Key demands laid out in the letter and echoed in press statements include:

  • Full immunity from further criminal exposure.
  • A deposition conducted somewhere other than the Tallahassee prison where she is serving a 20-year sentence.
  • Advance delivery of the committee’s questions to allow her team to sift through “millions of pages” of documents.
  • Scheduling after the Supreme Court rules on her appeal and after she files an anticipated federal habeas petition.

The Oversight Committee has subpoenaed Maxwell for an August 11 deposition but has already signaled it will not grant immunity.

Maxwell’s certiorari petition, filed April 10 and supplemented by a reply brief on Monday, asks the justices to decide whether Epstein’s 2007 plea deal—brokered by the U.S. Attorney’s Office in the Southern District of Florida—binds federal prosecutors everywhere.
Her lawyers say the agreement promised that “the United States” would not pursue charges against “any potential co-conspirators,” language they contend should have barred the Southern District of New York from indicting her. They cite a split among federal appeals courts on whether such district-based promises apply nationwide, calling the issue “an acknowledged conflict” that only the high court can resolve.

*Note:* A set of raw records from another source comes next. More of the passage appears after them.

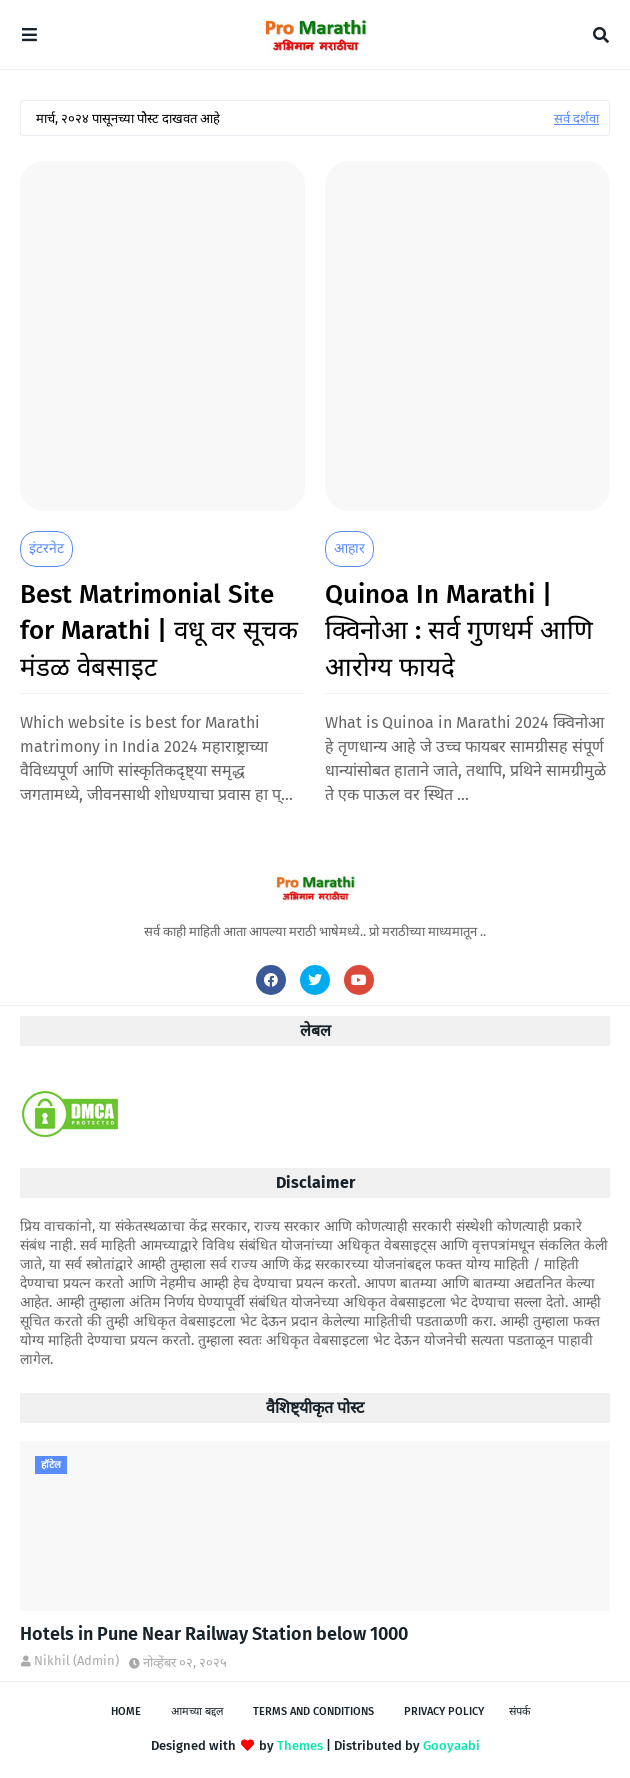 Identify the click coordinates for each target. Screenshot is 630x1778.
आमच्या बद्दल (197, 1711)
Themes (300, 1745)
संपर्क (519, 1711)
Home (126, 1711)
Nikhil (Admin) (76, 1660)
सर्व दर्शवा (576, 118)
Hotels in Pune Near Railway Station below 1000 (214, 1634)
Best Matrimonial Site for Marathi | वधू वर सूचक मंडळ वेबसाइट (159, 631)
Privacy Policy (444, 1711)
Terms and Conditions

The Justice Department rejects that reading, insisting the Florida bargain applied only locally and did not even mention Maxwell. Solicitor General D. John Sauer told the Court the dispute is “of limited importance” because plea agreements can be drafted to avoid ambiguity.
If four justices vote to grant review when they meet in late September, oral argument could come this fall, with a decision by June 2026.

Although the cert petition focuses on the non-prosecution clause, Maxwell has long argued that her trial was tainted by a juror’s failure to disclose his own childhood sexual abuse during voir dire—a point her lawyers say undermines the fairness of the verdict. The Second Circuit rejected that claim last year, but her planned habeas filing is expected to revisit it, along with allegations that Epstein’s death turned her into a “convenient scapegoat,” as the congressional letter puts it.

Maxwell is imprisoned for helping the late financier Jeffrey Epstein run a decade-long sex-trafficking ring that targeted vulnerable teenage girls. Prosecutors said that between 1994 and 2004 she befriended minors, groomed them with gifts and promises, and then facilitated, and at times participated in, sexual abuse at Epstein’s homes in New York, Florida, and New Mexico. A federal grand jury therefore charged her with enticement, transporting a minor to engage in illegal sex acts, sex trafficking of a minor, and three related conspiracy counts. She pleaded not guilty after her July 2020 arrest, but remained behind bars as a flight risk.

Maxwell was sentenced to 20 years in prison.